In the Garden by the Bay Theme Park

The Singapore gardens are nothing like you’ve seen before. It’s not a traditional kind of English or Japanese garden. It has a technology mix and is awesome. I learned that Singapore has a green policy and that has changed the country so much that it has a new identity as the Garden City.  Its green policy has covered the island with tropical flora, green parks, and gardens. I read in a brochure that nearly 10% of Singapore’s land has been set aside for green parks and nature reserves. And due to the efforts, Singapore was ranked fourth in the 2014 Environmental Performance Index. Indeed I can tell you not just how so clean the city was but how much green there was in-between all the high-rise buildings. I felt as if everyone is trying to transform the city into a garden island.

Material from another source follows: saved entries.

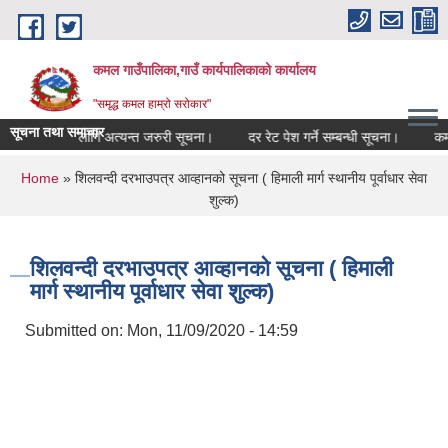
Skip to main content
कमल गाउँपालिका,गाउँ कार्यपालिकाको कार्यालय
"समृद्ध कमल हाम्रो सरोकार"
सूचना तथा समाचार
न्धी कृषकहरूका लागि अत्यन्त जरुरी सूचना।
दर रेट पेश गर्ने सम्बन्धी सूचना।
कमल 
You are here
Home
» शिलवन्दी दरभाउपत्र आव्हानको सूचना ( हिमाली मार्ग स्थानीय पूर्वाधार सेवा
शुल्क)
शिलवन्दी दरभाउपत्र आव्हानको सूचना ( हिमाली
मार्ग स्थानीय पूर्वाधार सेवा शुल्क)
Submitted on:
Mon, 11/09/2020 - 14:59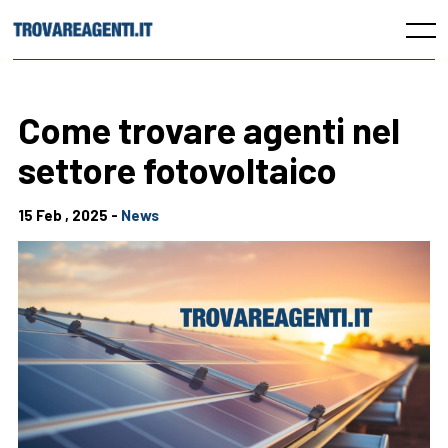
Skip
to
Menu
content
Come trovare agenti nel
settore fotovoltaico
15 Feb , 2025 -
News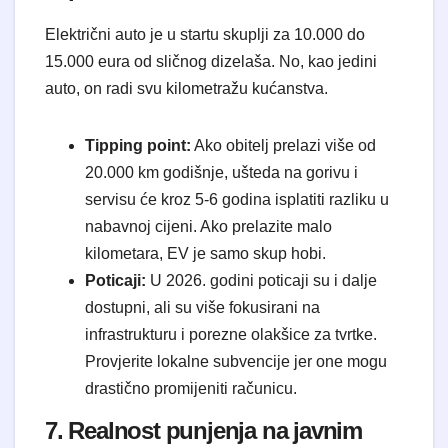
Električni auto je u startu skuplji za 10.000 do
15.000 eura od sličnog dizelaša. No, kao jedini
auto, on radi svu kilometražu kućanstva.
Tipping point:
Ako obitelj prelazi više od
20.000 km godišnje, ušteda na gorivu i
servisu će kroz 5-6 godina isplatiti razliku u
nabavnoj cijeni. Ako prelazite malo
kilometara, EV je samo skup hobi.
Poticaji:
U 2026. godini poticaji su i dalje
dostupni, ali su više fokusirani na
infrastrukturu i porezne olakšice za tvrtke.
Provjerite lokalne subvencije jer one mogu
drastično promijeniti računicu.
7. Realnost punjenja na javnim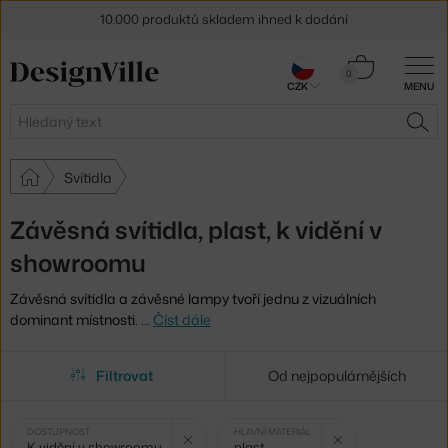
10.000 produktů skladem ihned k dodání
Sleva 5 % pro odběratele
newsletteru
Košík
0
CZK
MENU
0 Kč
30 dní na vrácení zboží
Hledat
HLE
Svítidla
Závěsná svítidla, plast, k vidění v
showroomu
Závěsná svítidla a závěsné lampy tvoří jednu z vizuálních
dominant místnosti.
…
Číst dále
Filtrovat
Od nejpopulárnějších
Vybrané
Zrušit filtr
Zruši
DOSTUPNOST
HLAVNÍ MATERIÁL
K vidění v showroomu
plast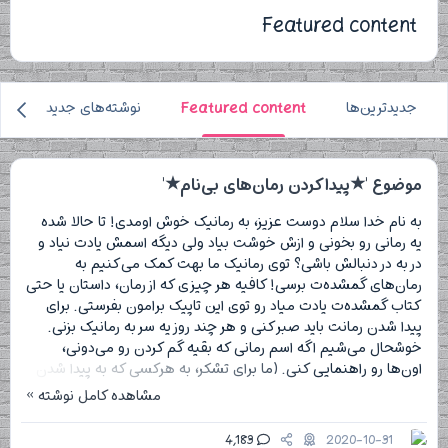
Featured content
جدیدترین‌ها
Featured content
نوشته‌های جدید
آ
موضوع '★پیدا کردن رمان‌های بی‌نام★'
به نام خدا سلام دوست عزیز، به رما‌نیک خوش اومدی! تا حالا شده
یه رمانی رو بخونی و ازش خوشت بیاد ولی دیگه اسمش یادت نیاد و
در به در دنبالش باشی؟ توی ر‌مانیک ما بهت کمک می‌کنیم به
ر‌مان‌های گمشده‌ت برسی! کافیه هر چیزی که از ر‌مان، د‌استان یا حتی
کتاب گمشده‌ت یادت میاد رو توی این تاپیک برامون بفرستی. برای
پیدا شدن رمانت باید صبر کنی و هر چند روز یه سر به رمانیک بزنی.
خوشحال می‌شیم اگه اسم رمانی که بقیه گم کردن رو می‌دونی،
اون‌ها رو راهنمایی کنی. (ما برای تشکر، به هرکسی که به پیدا شدن
رمان بقیه...
مشاهده کامل نوشته »
4,183
2020-10-31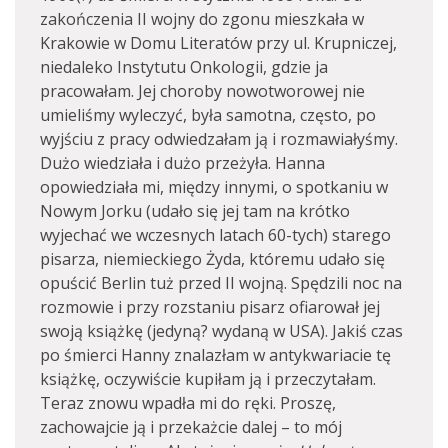
zakończenia II wojny do zgonu mieszkała w
Krakowie w Domu Literatów przy ul. Krupniczej,
niedaleko Instytutu Onkologii, gdzie ja
pracowałam. Jej choroby nowotworowej nie
umieliśmy wyleczyć, była samotna, często, po
wyjściu z pracy odwiedzałam ją i rozmawiałyśmy.
Dużo wiedziała i dużo przeżyła. Hanna
opowiedziała mi, między innymi, o spotkaniu w
Nowym Jorku (udało się jej tam na krótko
wyjechać we wczesnych latach 60-tych) starego
pisarza, niemieckiego Żyda, któremu udało się
opuścić Berlin tuż przed II wojną. Spędzili noc na
rozmowie i przy rozstaniu pisarz ofiarował jej
swoją książkę (jedyną? wydaną w USA). Jakiś czas
po śmierci Hanny znalazłam w antykwariacie tę
książkę, oczywiście kupiłam ją i przeczytałam.
Teraz znowu wpadła mi do ręki. Proszę,
zachowajcie ją i przekażcie dalej – to mój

A visit to the Gardens by the Bay is a must.  I was luckiest that my plane departs later in the evening.  It allowed a few more hours to grab another visit to the garden. Here is some history about the garden. The huge garden site open to the public in 2011. And since then all the plants have grown and are still growing. The mission includes that it become a tropical forest. And the moment I stepped in the garden, I was in awe of the amazing landscape of the Supertrees that stood 25 to 50 meters tall and are covered with 200 species of plants onto its special panels. And come alive at night with a dazzling display of lights bursting across the sky. And there’s an aerial walkway that lets you get a panoramic view of the garden and an up-close look at the Supertree technology. It was all a unique experience to stroll around the garden.

We also went to visit a conservatory. There were actually two conservatories, the flower dome, and the cloud forest.  I wished I could have visited both but because of my flight I had to pick one. And so, I picked the flower dome.  There was a special exhibition of African flowers going.  I was excited to see African flowers again.  The flowers I saw on my last tour to Africa in 2015.  As we entered the dome, I realize it wasn’t just flowers that they were showing but also African baobab trees, too. I suddenly became so fascinated to how they could get such trees to Singapore because they were huge and probably heavy too. There was a cactus garden with some caucus from the USA. Another interesting display were the plants called “live rocks”. They were small caucus plants that looked like rocks and the display had everyone to look for the live rock plant among real rocks. There was art work displayed with the plants and flowers. One art scene with fish sculptures among caucus was interesting. The arrangement of the sculpture fishes and the caucus looked like an underwater scene. I thought it was pretty. Other artwork included floral and wood sculptures. After we exit the dome, I thought the Cloud Forest exhibitions would also be interesting, too. I promised myself to come back again for the Cloud Forest and other sites of the garden.

Eventually, it was time for me to go, to return home to Japan. I suddenly sense a sadness that the fun of seeing and learning new things has come to a stop. Though I’m very happy to know that I can come back again soon. I’ve made new friends in the city to also come back to. Thank you, my friends, in Singapore for showing me your beautiful country.